More than 200 years after his death, Napoleon’s fingerprints still generously decorate the country and its capital: along the streets and subway stations named after his generals and battles; from the top of the Arc de Triomphe, which he had planned; in the splendor of the golden dome of the Invalides, beneath which rises his huge marble tomb.

Lawyers still follow an updated version of its civil code. Provincial regions are still overseen by prefects – or government administrators – under a system he developed. Every year, high school students take the high school diploma introduced by his regime, and citizens are awarded the country’s highest honor, which he invented.

Last Sunday, before the film hit theaters here, a French auction house announced that it had sold one of Napoleon’s signature bicorn hats for a record price of 1.9 million euros, or $2.1 million.

In recent decades, Napoleon’s behavior towards misogyny, imperialism and racism – he reintroduced slavery eight years after it was abolished by the revolutionary government – has come under sharp critical light. But that only seems to have added to the weight of his legacy.

For many, Napoleon is the symbol of a France under attack by what they see as an American import of identity politics and “wokeism.” He was declared the “anti-woke emperor” on the latest front page of the right-wing extremist weekly magazine Valeurs Actuelles. (The reviewer also shot the film: From the first scene, the viewer knows that “historical accuracy will suffer at the guillotine,” wrote Laurent Dandrieu.)

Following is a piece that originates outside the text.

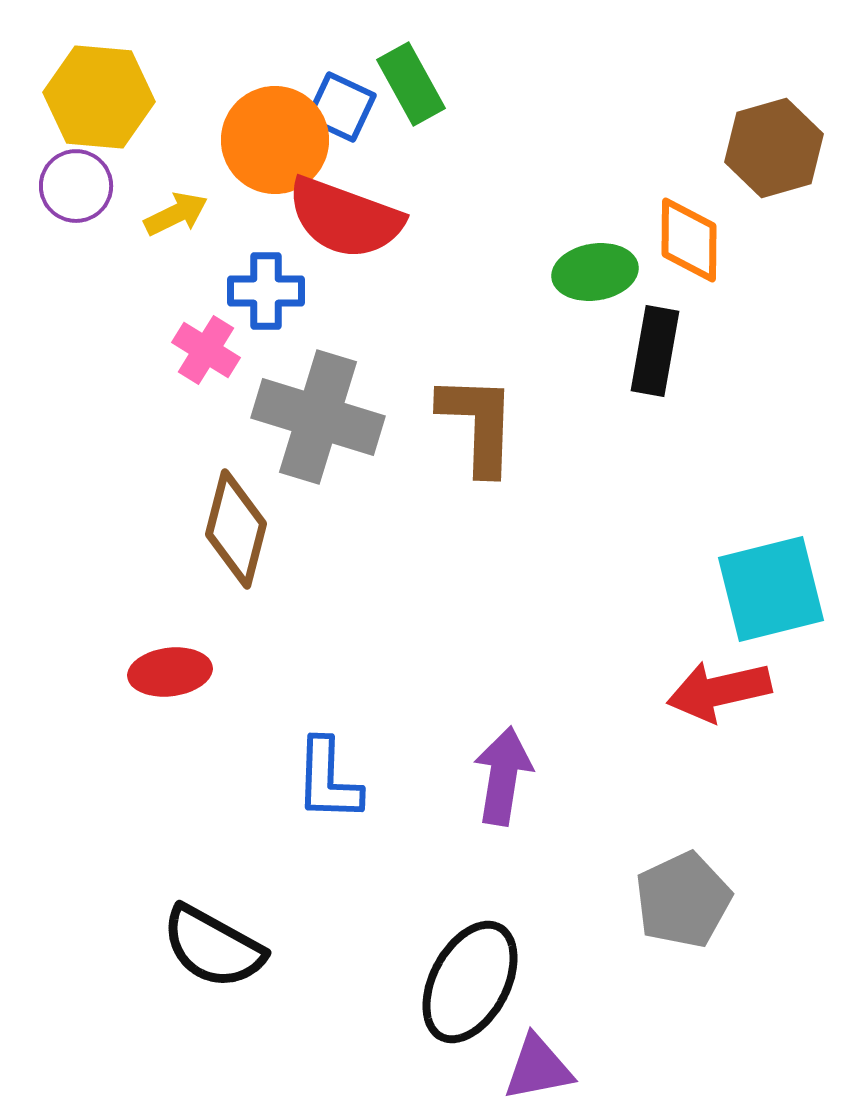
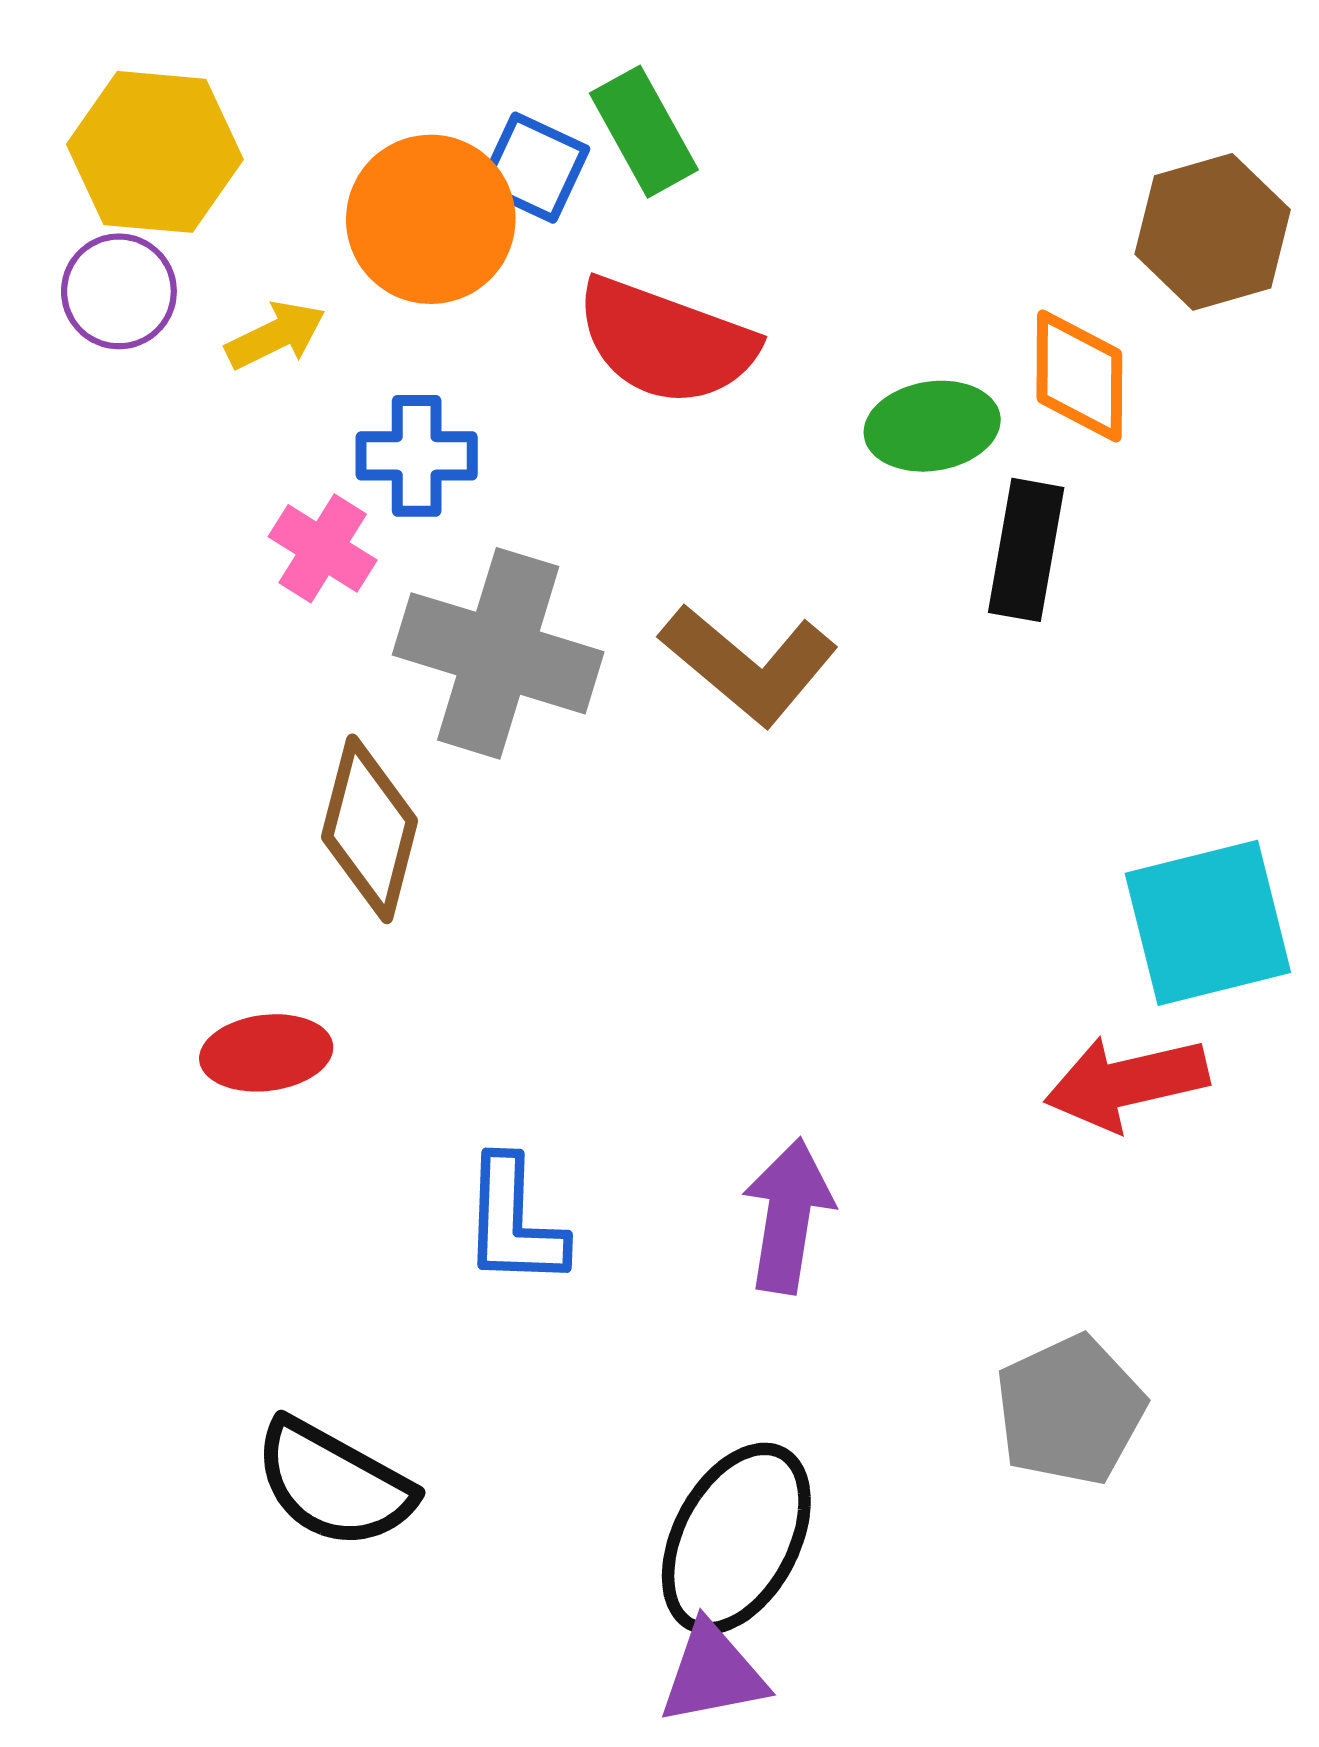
red semicircle: (345, 218) -> (666, 342), moved
brown L-shape: (478, 424) -> (749, 664), turned 128
purple triangle: (538, 1068) -> (713, 1673), moved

In a nationwide poll conducted this week, 74 percent of respondents who had an opinion about Napoleon believed his actions were beneficial to France.

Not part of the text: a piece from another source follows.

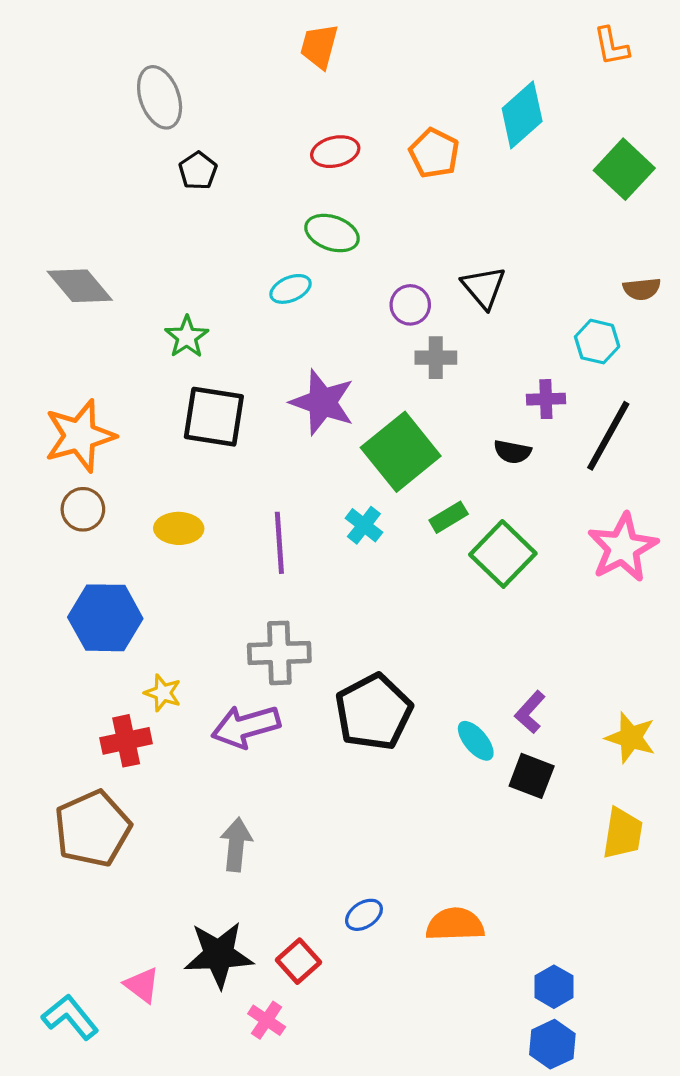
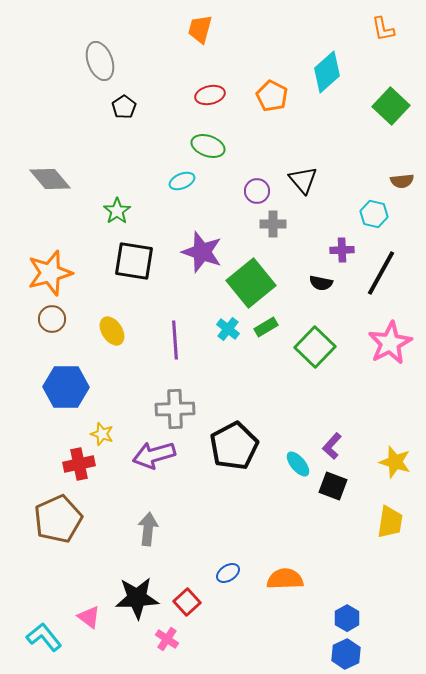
green rectangle: (449, 517) -> (266, 327), moved
yellow ellipse: (179, 528) -> (112, 331), turned 56

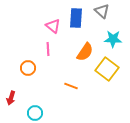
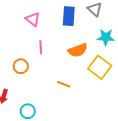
pink triangle: (53, 26) -> (33, 19), moved
orange semicircle: (85, 52) -> (78, 50), turned 36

“When we talk about him, you get the impression that he is a living politician,” said Chevallier, who has already seen the film twice and counts himself among the few stalwart French fans.

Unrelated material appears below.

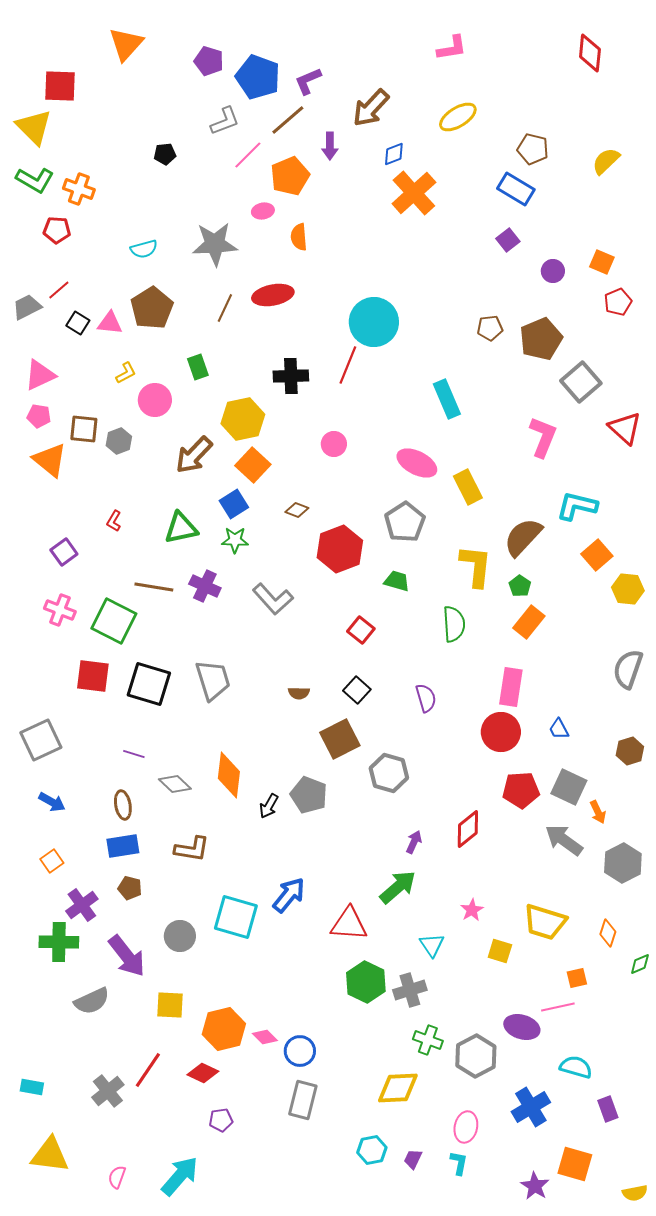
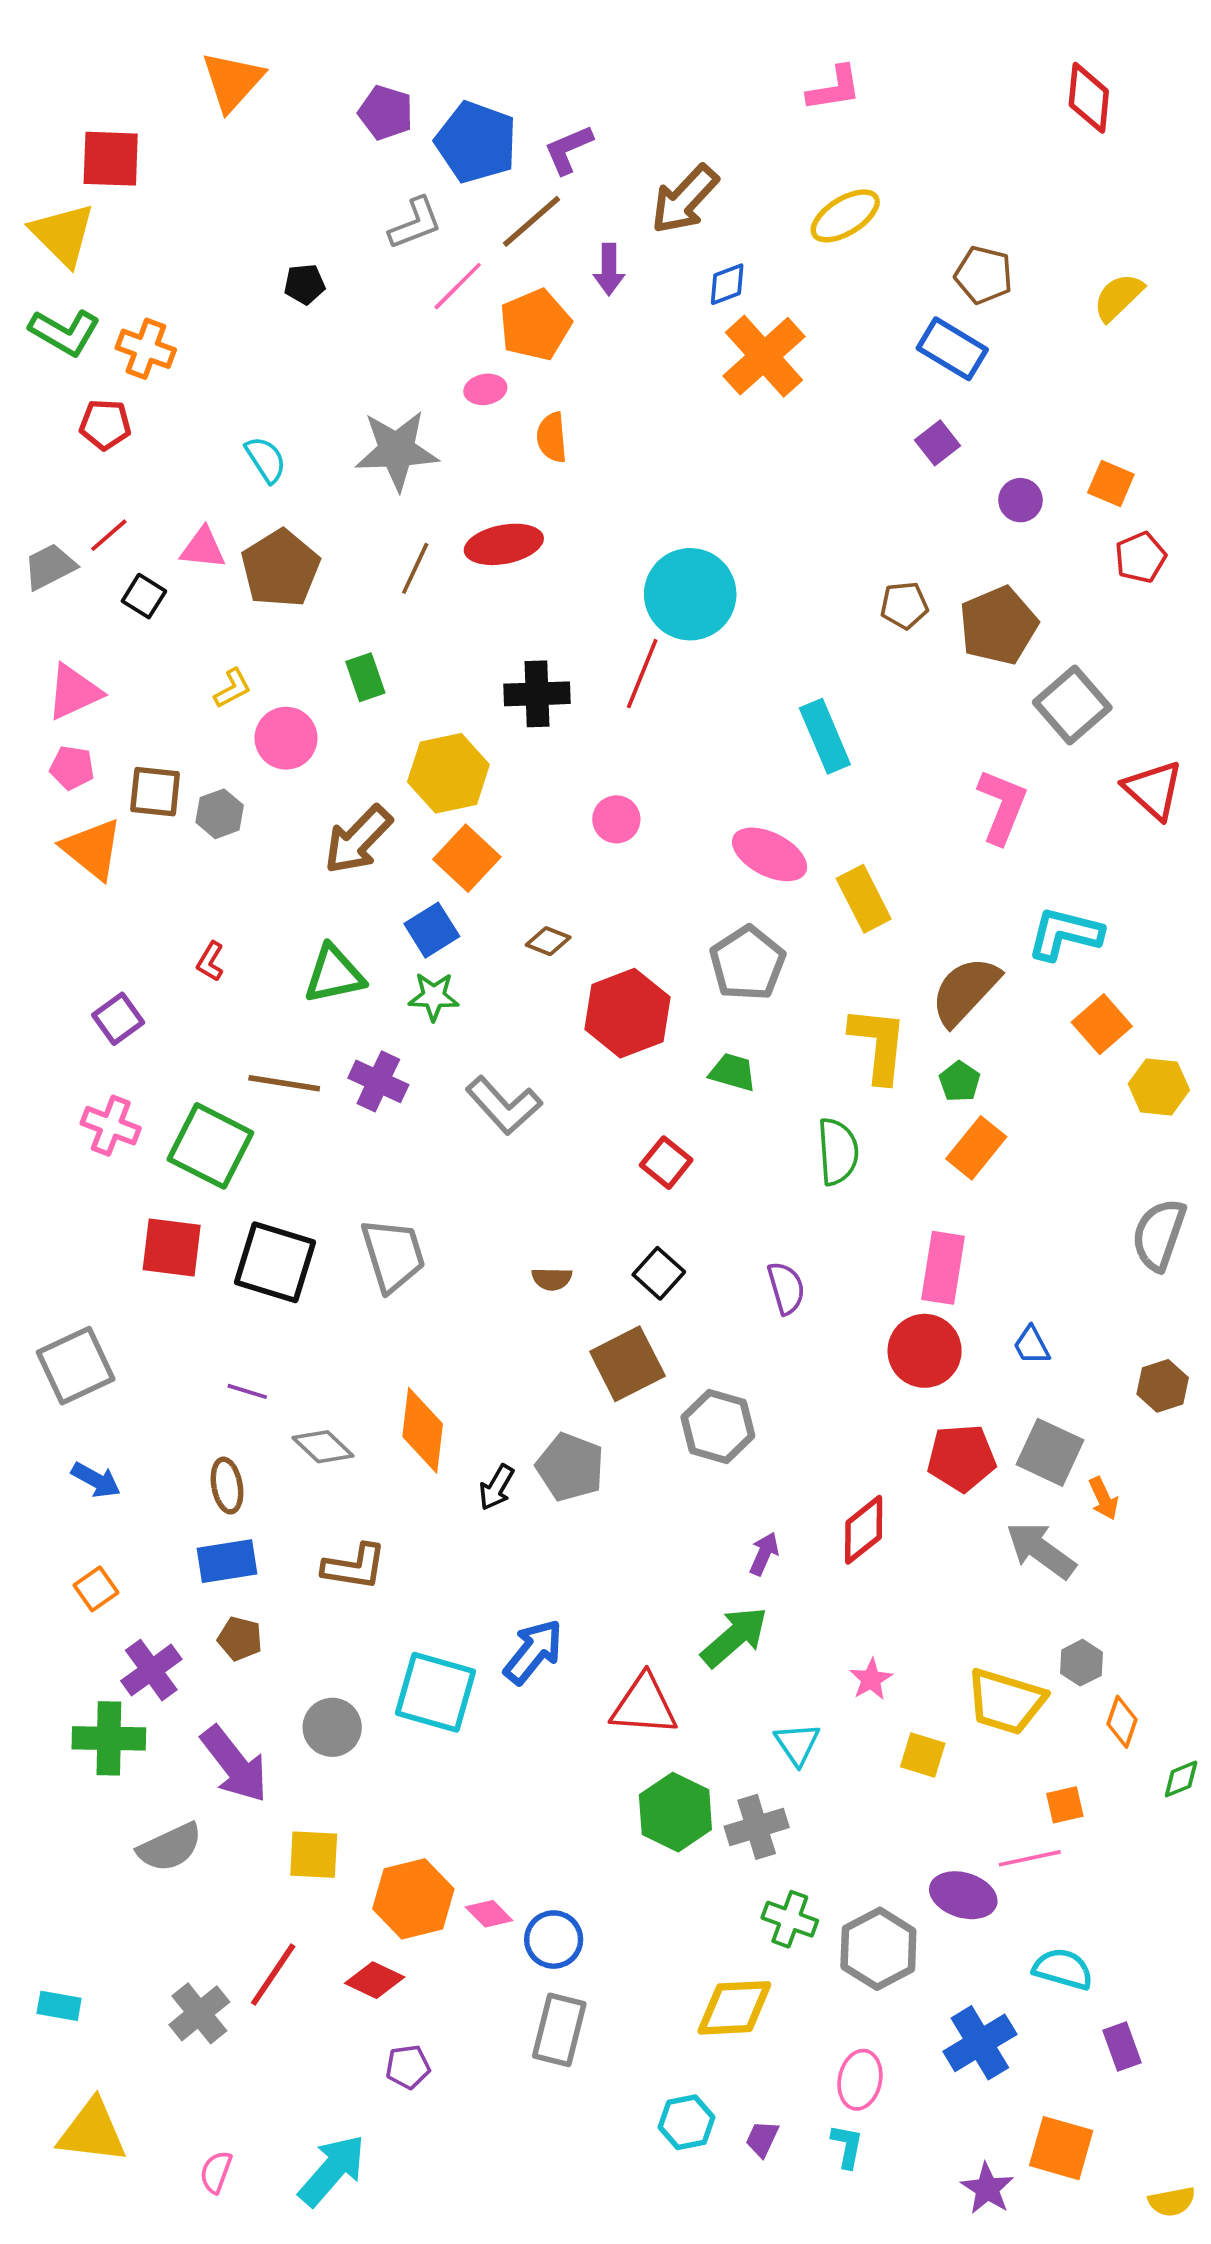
cyan semicircle: (144, 249) -> (266, 460), turned -108
pink triangle: (110, 323) -> (203, 548), moved
gray hexagon: (623, 863) -> (1081, 1663), moved, size x0.6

What he liked, he said, was the different perspective on Napoleon and the revolution that created him and modern France. Instead of a royal leader with insatiable energy and ambition, Joaquin Phoenix portrays a common, greedy mortal who is the product of a bloodthirsty, barbaric upheaval – something that some find “very destabilizing,” Chevallier said, but which he saw as interesting and instructive: “ because you understand why Napoleon aroused such hatred among other European powers at the time.

He predicted that the film would appeal to his fellow citizens, who are more movie buffs than history buffs, since it was released in theaters on Wednesday.

About 120,000 people across France attended the film that day – a strong start, but not a blockbuster like “Asterix & Obelix: The Middle Kingdom,” which, according to CBO, drew more than 460,000 viewers on its opening day earlier this year in Box Office , a company that collects French box office data.

Moviegoers streaming out of a cinema in Paris’ Latin Quarter on Thursday evening were not thrilled.

Augustin Ampe, 20, said he was all for demystifying Napoleon, but it was just too much. “Here he looks like a clumsy man who only focuses on his wife,” said the literature student, pausing for a moment the heated debate with his friends about the film’s failures. He preferred the mythical figure offered in the books and poems of Chateaubriand and Victor Hugo, he said.

Charline Tartar, a librarian, was waiting for her movie date to finish his post-movie cigarette and found Phoenix’s performance too whiny.

“It’s a shame that Napoleon looks like a loser,” said Tartar, 27. She thought a French director would have placed more emphasis on historical accuracy.

“The French,” she added, “are very jealous of their history.”

Juliette Guéron-Gabrielle contributed reporting.